[Records from a dataset]
========================================================================

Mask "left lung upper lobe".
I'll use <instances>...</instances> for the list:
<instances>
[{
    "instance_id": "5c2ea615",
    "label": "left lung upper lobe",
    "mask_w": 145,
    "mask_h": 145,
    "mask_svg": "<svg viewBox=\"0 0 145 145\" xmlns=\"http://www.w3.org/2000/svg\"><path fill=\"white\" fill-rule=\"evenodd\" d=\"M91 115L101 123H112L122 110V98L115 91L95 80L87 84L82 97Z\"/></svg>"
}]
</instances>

========================================================================

YOUR TASK
After reading the data above, return it verbatim in full.

SOLUTION TO THE PROBLEM
Mask "left lung upper lobe".
I'll use <instances>...</instances> for the list:
<instances>
[{
    "instance_id": "5c2ea615",
    "label": "left lung upper lobe",
    "mask_w": 145,
    "mask_h": 145,
    "mask_svg": "<svg viewBox=\"0 0 145 145\" xmlns=\"http://www.w3.org/2000/svg\"><path fill=\"white\" fill-rule=\"evenodd\" d=\"M91 115L101 123H112L122 110V98L115 91L95 80L87 84L82 97Z\"/></svg>"
}]
</instances>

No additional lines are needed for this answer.